*** Begin section ***

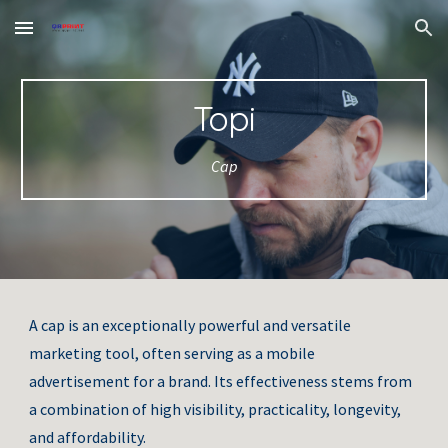
Skip to main content
Skip to navigation
Topi
Cap
A cap is an exceptionally powerful and versatile
marketing tool, often serving as a mobile
advertisement for a brand. Its effectiveness stems from
a combination of high visibility, practicality, longevity,
and affordability.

*** End section ***

*ACTIVITY*
At the line containing "a combination of", start copying. Continue exactly through the final line of the entries above and stop there.

*RESULT OF THIS EXERCISE*
a combination of high visibility, practicality, longevity,
and affordability.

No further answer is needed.